In political discourse that might once have seemed inconceivable, the Republican foreign policy expert in the Senate felt compelled to answer his president's barbs by tweeting: "It's a shame the White House has become an adult day care center. Someone obviously missed their shift this morning."

Trump earlier had laid bare his perceived grievances against retiring Sen. Bob Corker, a Republican from Tennessee, in a series of stinging tweets that contended Corker:

  • Was "largely responsible for the horrendous" Iran nuclear deal, which the Democratic Obama administration negotiated and Corker considered badly flawed. The senator also tried to require that President Barack Obama submit the accord to Congress for approval.

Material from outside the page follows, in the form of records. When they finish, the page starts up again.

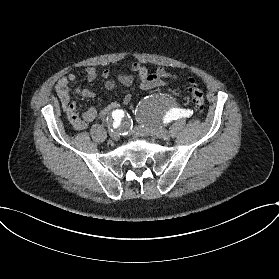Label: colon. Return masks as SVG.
<instances>
[{
    "label": "colon",
    "mask_w": 279,
    "mask_h": 279,
    "mask_svg": "<svg viewBox=\"0 0 279 279\" xmlns=\"http://www.w3.org/2000/svg\"><path fill=\"white\" fill-rule=\"evenodd\" d=\"M188 90L194 106L198 111H202L204 107V94L202 89L194 81H190Z\"/></svg>",
    "instance_id": "1"
}]
</instances>
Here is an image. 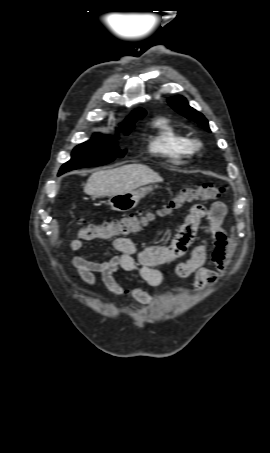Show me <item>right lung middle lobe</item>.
<instances>
[{"label": "right lung middle lobe", "instance_id": "right-lung-middle-lobe-1", "mask_svg": "<svg viewBox=\"0 0 270 453\" xmlns=\"http://www.w3.org/2000/svg\"><path fill=\"white\" fill-rule=\"evenodd\" d=\"M133 128L134 125L126 128V134ZM124 154L125 151L119 150L117 143L110 137L96 134L90 141L74 148L72 158L61 167L59 175L77 168L100 166L113 161L117 157L121 158Z\"/></svg>", "mask_w": 270, "mask_h": 453}]
</instances>
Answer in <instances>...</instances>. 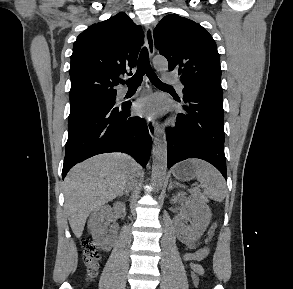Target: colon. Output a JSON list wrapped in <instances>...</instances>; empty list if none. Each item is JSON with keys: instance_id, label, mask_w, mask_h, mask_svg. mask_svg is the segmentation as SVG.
Segmentation results:
<instances>
[{"instance_id": "obj_1", "label": "colon", "mask_w": 293, "mask_h": 289, "mask_svg": "<svg viewBox=\"0 0 293 289\" xmlns=\"http://www.w3.org/2000/svg\"><path fill=\"white\" fill-rule=\"evenodd\" d=\"M217 229V223H214L207 235V241H209L215 231ZM82 247H83V261L86 267V278L88 281H92L98 272L99 268V262L101 259V254L99 249L96 247V245L90 240V239H84L82 241ZM193 282L195 285L198 284L199 279L203 276V269L199 265H195L193 268Z\"/></svg>"}]
</instances>
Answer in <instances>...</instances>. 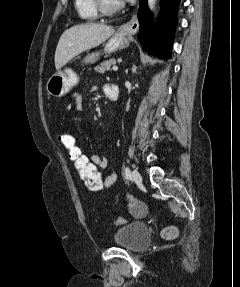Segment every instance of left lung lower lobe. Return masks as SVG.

  • Intended to obstruct the White House agenda, though he offered no evidence for saying he expected Corker "to be a negative voice."
  • "Begged" for Trump's endorsement in his 2018 re-election, then opted against seeking a third term when Trump declined, showing the senator "didn't have the guts to run." The Associated Press reported that Trump, in a private meeting in September, had urged Corker to run. Corker's chief of staff, Todd Womack, said Sunday that Trump called Corker last Monday to ask that he reconsider his decision to leave the Senate. Trump "reaffirmed that he would have endorsed him, as he has said many times," the aide said.
  • Wanted to be secretary of state, and "I said 'NO THANKS,'" said Trump, who picked Exxon Mobil's Rex Tillerson for that Cabinet post. Corker, the Senate foreign relations committee chairman, was mentioned as a possible pick after the election.
Corker always had been one to speak his mind, and even before Sunday's verbal volleys, his new free agent status promised to make Trump and the party nervous. Already, there was the prospect of even more elbow room to say what he wants and to vote how he pleases over the next 15 months as Trump and the party's leaders on Capitol Hill struggle to get their agenda on track.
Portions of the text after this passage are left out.